Equilibrium

By Peter Halstead

May the distant sky receding
Nightly in the foaming sea;
May the edge of the horizon, bleeding
Excess from infinity;

May the flooding ocean night
Dull the wind and ease the tide
That washes hours out of light;
May our childhood summers rush and glide

Over all the blind spots in our eyes,
Over all the dark the world pits
Against the torches of the skies;
May the waves the future fits

On our crumbling continental shelves
Break, and mix, and swell the beaches with ourselves.

May 6th, 2010
Kailua

November 19th and 28th, 2010
Lanikai

December 1st, 2nd & 3rd, 2010
Kailua

March 26th, 2020

May 10th, 2024
Kaiholu

Explanation

I was laid up with an irritated foot from walking around the Venice Biennale, La Coste sculpture park in Provence, and David Cholmondeley’s wonderful amalgam of ancient and modern wonders at Houghton Hall. Back in Hawaii, I felt there was a wall between me and the sea outside. I didn’t interweave with it; I was estranged from it. I couldn’t feel it.

I began to suspect that the pathetic fallacy, the bond I felt with nature was just surplus health on my part, now vitiated by the most minor of ailments, and not reflective of any actual linkage. I’d been making a lot of this supposedly innate balance for many decades now. An affiliation with nature had validated my own small overtures to it.

But I was a coalmonger trying to befriend a Queen. I had presumed, conceitedly, and assumed the mantle of the world, while being alien to it, a carpetbagger, an arriviste. The sky didn’t shelter me, the tide didn’t caress me, the sun didn’t shine at my insight.

The earth would possibly prefer to pass through its appointed cycles without the irritant of so many dust mites on it. When the wind rises and firestorms descend from the wrong direction, the sky a cauldron, as it was in Lahaina, you realize, too late, that nature has nothing human about it except the comforting myths we make up about it to assuage its uncontrollable enormity. And so my poem on my death became more a balancing act, where the tides are restrained from drowning us by the astral bodies of the Sun and Moon, not by any influence we might think we have. It is an unrequited love.

The equilibrium tide is the idealized tide assuming a landless Earth.

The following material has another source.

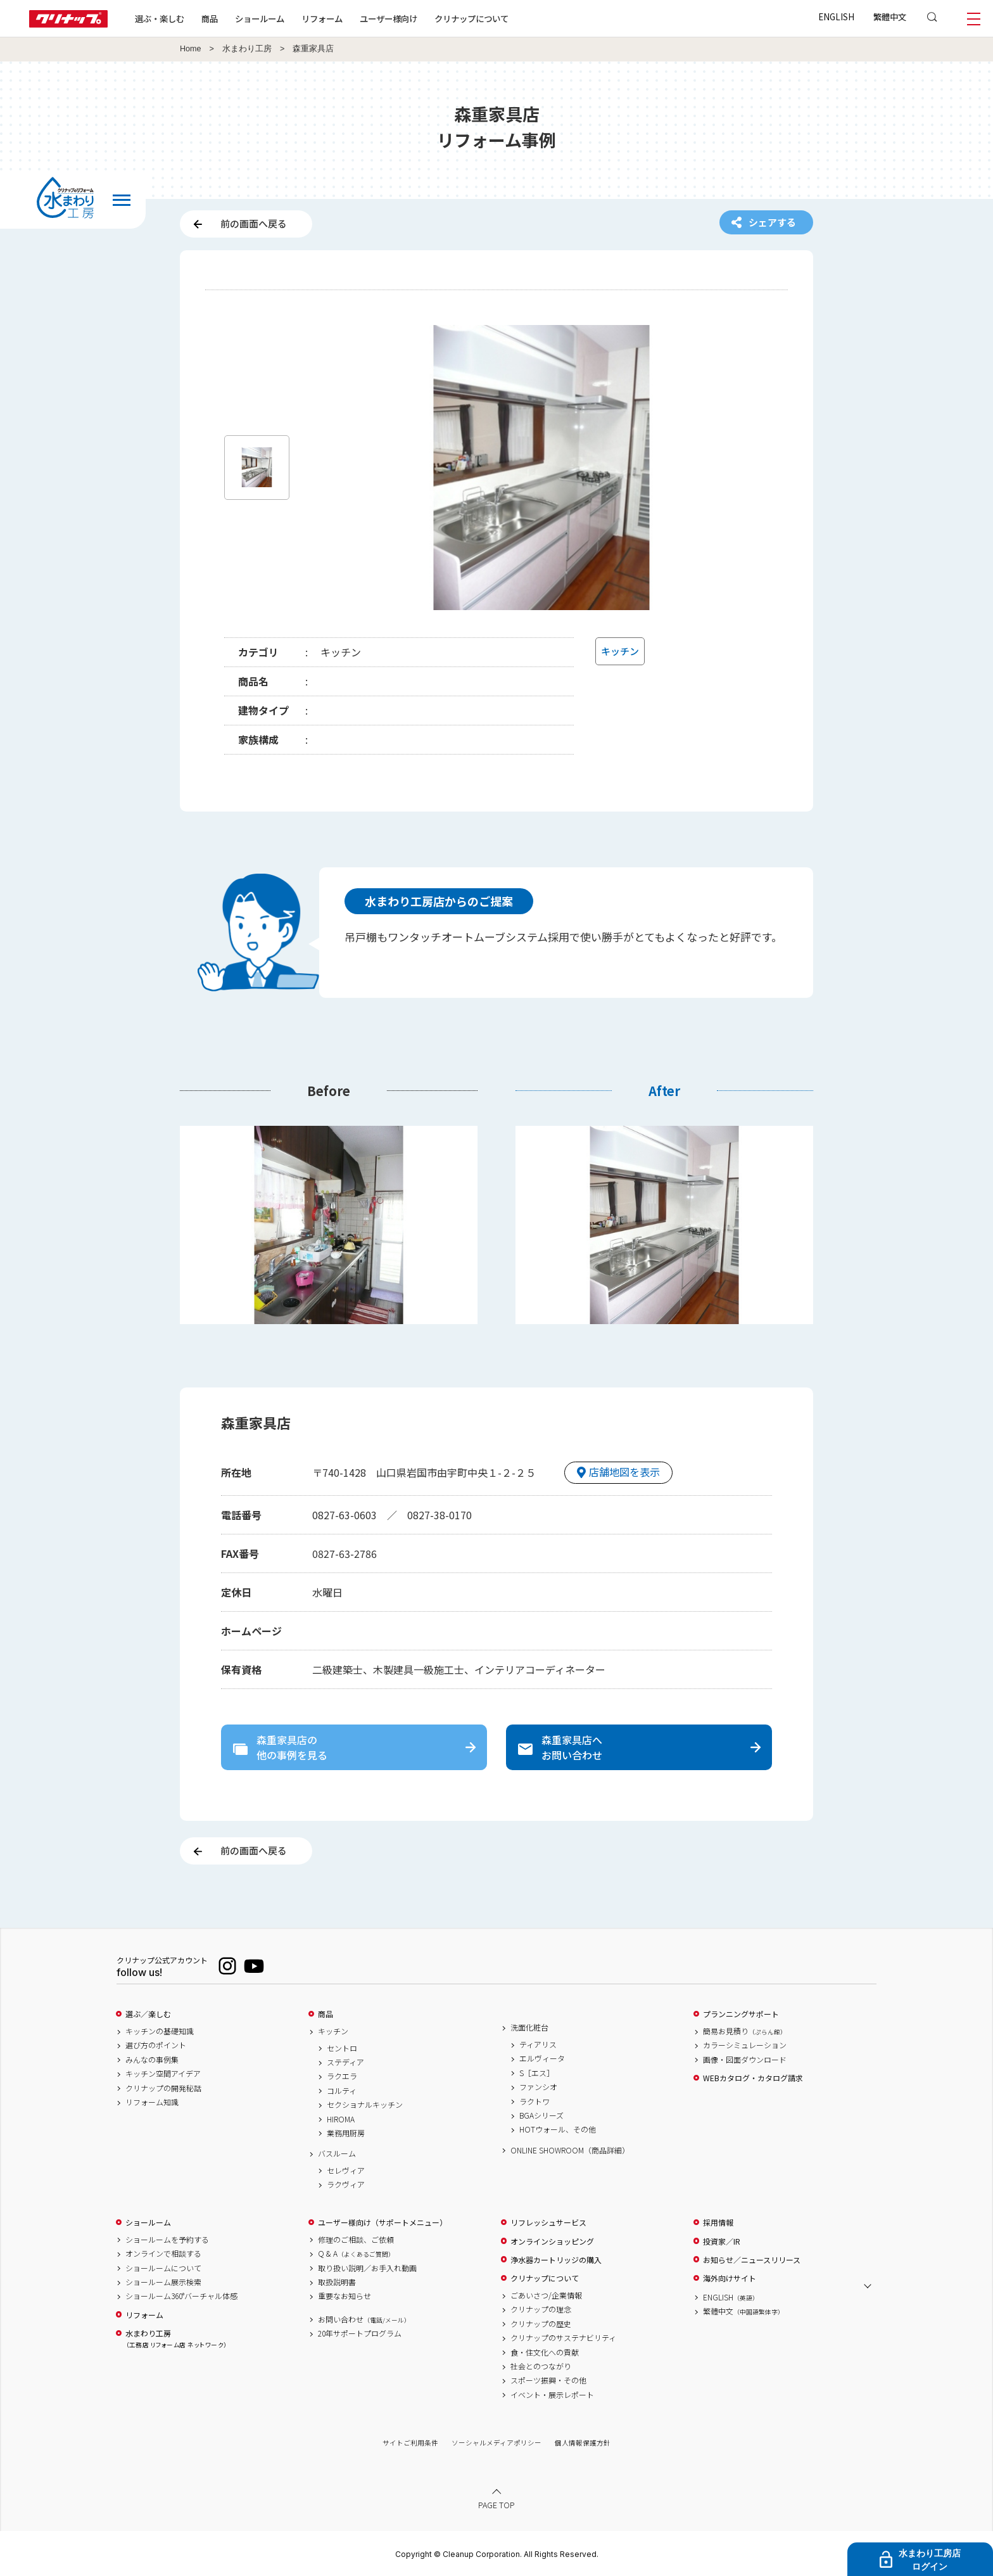  I want to click on 修理のご相談、ご依頼, so click(356, 2240).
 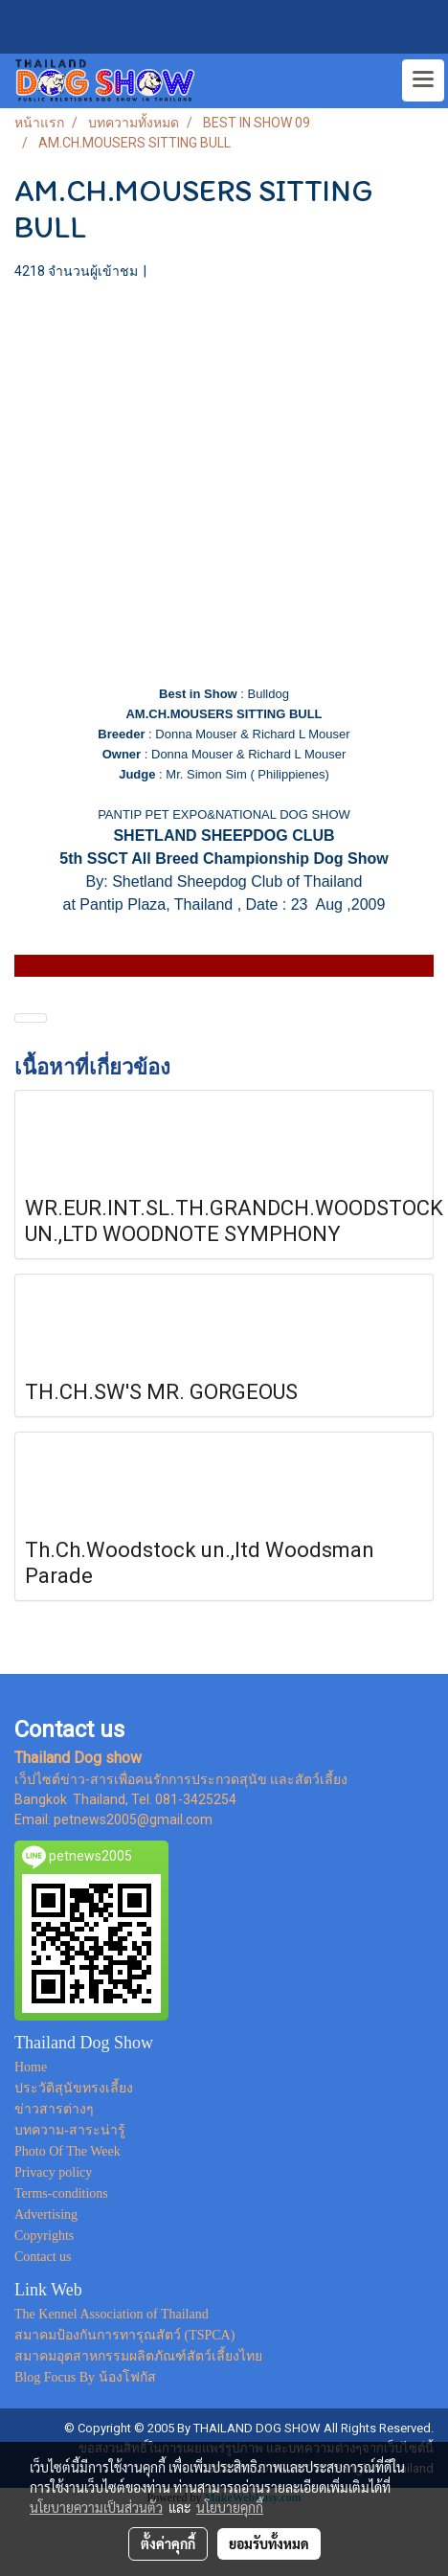 I want to click on [Toggle navigation], so click(x=423, y=80).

As John Donne would say, without sharp north, without declining west. Without the electrons of nations, the irritation of emotions. Force without influence. A world freed from observation.

This was originally called “On My Death,” based on a poem I wrote for our gardener Teddy, who committed suicide in our house in Kahalu’u. The note to that poem provides more history.

I moved the poem from an impersonal lament to a poem about my own death, and then made it more universal.

Tides are caused by imbalances, impurities, inequalities among the gravities of planets and the forces of orbits. We all long for a life without those inequities, and our thoughts turn to worlds without words.

As Claudius said,

My words fly up, my thoughts remain below;
Words without thoughts never to heaven go.

To put more words in Claudius’s mouth, thoughts end up in words, as words begin in thoughts. In my end is my beginning. Without the fire of words, the planet might be eased.

To quote Richard II,

Nor I nor any man that but man is,
With nothing shall be pleased till he be eased
With being nothing.

We imbalance the world with our egos, our words. As Yeats said,

There’s more enterprise in walking naked.

Accepting the balance, the harmony of the spheres, involves all the frequencies, all the harmonies of the solar system, many different combinations of the motions of the Earth, the Moon, and the angles that define the shape and location of their orbits, as a basis for determining tides. This is called harmonic analysis. As a musical note has many associated harmonics, a fundamental tide cycle is not limited to a single frequency.

As Hamlet says to Rosenkrantz and Guildenstern,

You would play upon me; you would seem to know my
stops; you would pluck out the heart of my mystery;
you would sound me from my lowest note to the top of
my compass: and there is much music, excellent voice,
in this little organ; yet cannot you make it speak.

The single strands of our dialogue with the world are inadequate to address the monstrousness of existence. And yet, despite glitches, more people survive disease and poverty each year. To ignore the pale blue hiding behind the darkest clouds is to miss the point of the day.